UK’s failure to sanction Iranian military officials was ‘striking omission’
No Revolutionary Guard leaders were included in list of senior figures under Britain’s new sanctions regime
Britain’s failure to include senior figures in the Islamic Revolutionary Guard Corps in its new sanctions is a “striking omission” that must be addressed, the head of a parliamentary committee said.
No senior Iranian leaders were listed among 49 people and organisations from countries including Russia, Myanmar and North Korea as the UK embarked on its own independent sanctions programme outside the EU.
MP Tom Tugendhat, the committee’s chairman, said the process was suited to punishing Iranian leaders for the regime’s dire human rights record, including jailing dual citizens for political purposes and the death penalty.
In a letter to the Middle East Minister James Cleverly, Mr Tugendhat said his committee was “hopeful that the next round of designations will address what seems like a striking omission” from the list.
The new powers would allow Britain to freeze the assets of identified human rights abusers and restrict their ability to travel.
Rights groups told the committee that the UK should apply them to security forces, judges and diplomats involved in the wrongful detention of British-Iranian citizens inside Iran.
Those arrested, including charity worker Nazanin Zaghari-Ratcliffe, have been used as bargaining chips in diplomatic battles between the two countries.
The US bolstered laws to enact a global human-rights sanctions regime, named after the Russian corruption whistle-blower Sergei Magnitsky, in 2016.
Other countries have followed suit, including the UK and Canada. The EU passed its own version of the Magnitsky Act in 2019.
Mr Cleverly cancelled a planned appearance before the committee this month, at which he had been due to discuss the issue and possible proscription of the Revolutionary Guard.
Parts of it have been singled out by the EU but only the US has proscribed the group entirely.
Mr Tugendhat likened the situation of the IRGC to that of Hezbollah. The US proscribed all branches of the militant group in 1995 but the UK did not follow suit until last year.
“The committee is concerned that a similar amount of time is not wasted in the case of the IRGC,” Mr Tugendhat wrote in his letter.

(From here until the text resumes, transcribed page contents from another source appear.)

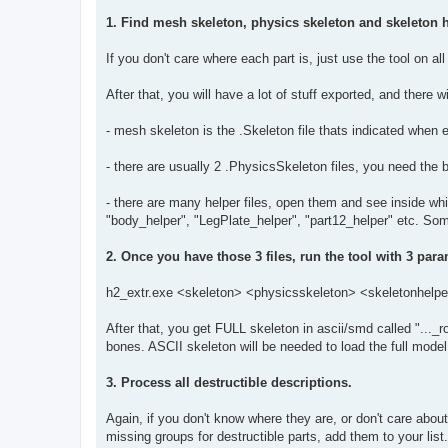
1. Find mesh skeleton, physics skeleton and skeleton h
If you don't care where each part is, just use the tool on a
After that, you will have a lot of stuff exported, and there
- mesh skeleton is the .Skeleton file thats indicated when 
- there are usually 2 .PhysicsSkeleton files, you need the 
- there are many helper files, open them and see inside whi
"body_helper", "LegPlate_helper", "part12_helper" etc. Som
2. Once you have those 3 files, run the tool with 3 para
h2_extr.exe <skeleton> <physicsskeleton> <skeletonhelp
After that, you get FULL skeleton in ascii/smd called "..._ro
bones. ASCII skeleton will be needed to load the full mode
3. Process all destructible descriptions.
Again, if you don't know where they are, or don't care about
missing groups for destructible parts, add them to your li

Kasra Aarabi, an analyst for the Tony Blair Institute for Global Change, told MPs the case for proscribing the group was hard to ignore.
“Proscribing the IRGC would not close the door to diplomacy with Tehran,” Mr Aarabi said.
“Rather, it would send a strong and clear message to Ayatollah [Ali] Khamenei that the regime’s militancy and terrorism, which is pursued via the IRGC, will not be tolerated.”
But Aniseh Tabrizi, from defence think tank the Royal United Services Institute, said proscription by the US had not weakened the group, nor reduced its activities and influence in the region.
“This has only contributed to further escalate tensions between the two sides, with the risk of military confrontation significantly increasing following the killing of [senior IRGC commander Qassem] Suleimani,” Ms Tabrizi said.